Your goal
Return an exact copy of the entries, skipping any picture you find.

(Records supplied Opens)

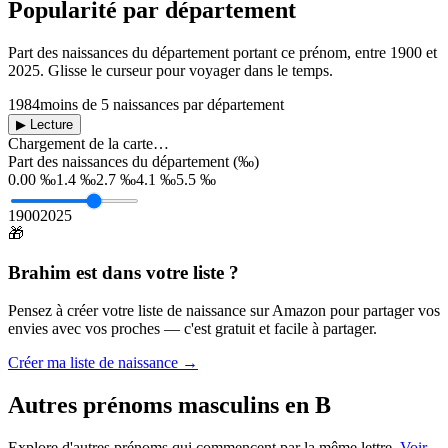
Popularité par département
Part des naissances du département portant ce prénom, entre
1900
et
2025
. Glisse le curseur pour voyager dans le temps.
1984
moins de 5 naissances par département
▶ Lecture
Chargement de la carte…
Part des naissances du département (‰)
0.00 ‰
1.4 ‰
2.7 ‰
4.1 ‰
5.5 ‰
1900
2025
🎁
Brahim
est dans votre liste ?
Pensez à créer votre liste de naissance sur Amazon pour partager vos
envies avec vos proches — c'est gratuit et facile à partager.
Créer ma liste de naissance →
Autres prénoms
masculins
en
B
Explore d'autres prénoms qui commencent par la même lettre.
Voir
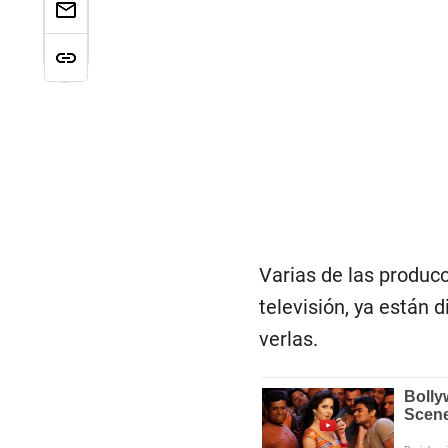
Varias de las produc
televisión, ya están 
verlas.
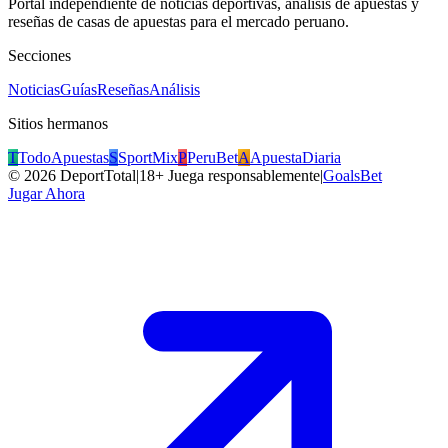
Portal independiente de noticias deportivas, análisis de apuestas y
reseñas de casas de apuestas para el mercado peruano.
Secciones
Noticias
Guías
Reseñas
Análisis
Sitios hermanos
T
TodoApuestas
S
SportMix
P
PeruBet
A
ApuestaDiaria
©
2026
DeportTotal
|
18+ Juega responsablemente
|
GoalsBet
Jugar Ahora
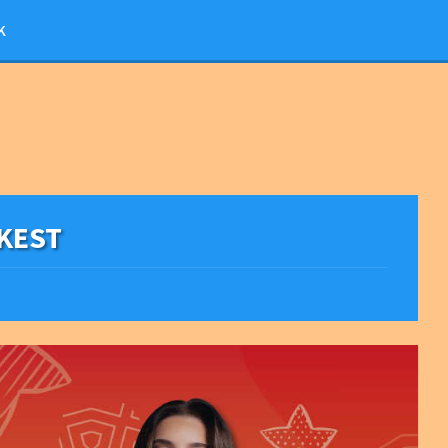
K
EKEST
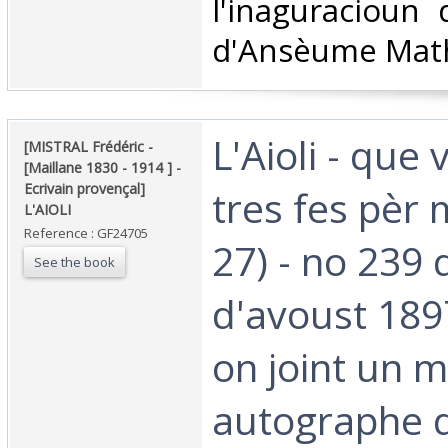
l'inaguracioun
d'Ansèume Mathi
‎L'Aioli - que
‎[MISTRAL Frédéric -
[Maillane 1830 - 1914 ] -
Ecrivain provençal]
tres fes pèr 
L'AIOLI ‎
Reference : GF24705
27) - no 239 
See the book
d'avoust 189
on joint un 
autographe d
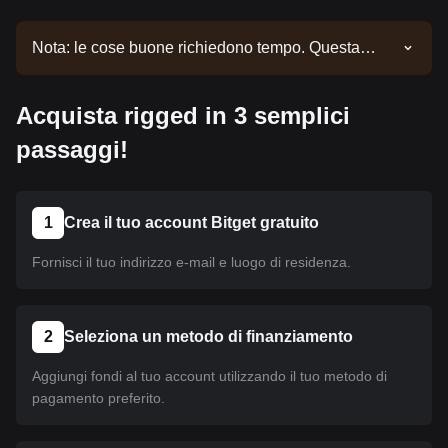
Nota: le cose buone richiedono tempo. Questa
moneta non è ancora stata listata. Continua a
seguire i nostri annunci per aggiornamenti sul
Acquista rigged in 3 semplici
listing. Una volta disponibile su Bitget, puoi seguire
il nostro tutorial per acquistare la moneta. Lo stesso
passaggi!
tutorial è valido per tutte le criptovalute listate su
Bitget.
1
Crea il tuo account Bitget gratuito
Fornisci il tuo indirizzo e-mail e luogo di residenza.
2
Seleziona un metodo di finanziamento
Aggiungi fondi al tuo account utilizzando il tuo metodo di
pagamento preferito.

(Records supplied Closes)

Expected answer
Popularité par département
Part des naissances du département portant ce prénom, entre
1900
et
2025
. Glisse le curseur pour voyager dans le temps.
1984
moins de 5 naissances par département
▶ Lecture
Chargement de la carte…
Part des naissances du département (‰)
0.00 ‰
1.4 ‰
2.7 ‰
4.1 ‰
5.5 ‰
1900
2025
🎁
Brahim
est dans votre liste ?
Pensez à créer votre liste de naissance sur Amazon pour partager vos
envies avec vos proches — c'est gratuit et facile à partager.
Créer ma liste de naissance →
Autres prénoms
masculins
en
B
Explore d'autres prénoms qui commencent par la même lettre.
Voir
Varias de las produc
televisión, ya están 
verlas.
Portal independiente de noticias deportivas, análisis de apuestas y
reseñas de casas de apuestas para el mercado peruano.
Secciones
Noticias
Guías
Reseñas
Análisis
Sitios hermanos
T
TodoApuestas
S
SportMix
P
PeruBet
A
ApuestaDiaria
©
2026
DeportTotal
|
18+ Juega responsablemente
|
GoalsBet
Jugar Ahora
K
EKEST
l'inaguracioun
d'Ansèume Mathi
‎L'Aioli - que
‎[MISTRAL Frédéric -
[Maillane 1830 - 1914 ] -
Ecrivain provençal]
tres fes pèr 
L'AIOLI ‎
Reference : GF24705
27) - no 239 
See the book
d'avoust 189
on joint un 
autographe d
Nota: le cose buone richiedono tempo. Questa
moneta non è ancora stata listata. Continua a
seguire i nostri annunci per aggiornamenti sul
Acquista rigged in 3 semplici
listing. Una volta disponibile su Bitget, puoi seguire
il nostro tutorial per acquistare la moneta. Lo stesso
passaggi!
tutorial è valido per tutte le criptovalute listate su
Bitget.
1
Crea il tuo account Bitget gratuito
Fornisci il tuo indirizzo e-mail e luogo di residenza.
2
Seleziona un metodo di finanziamento
Aggiungi fondi al tuo account utilizzando il tuo metodo di
pagamento preferito.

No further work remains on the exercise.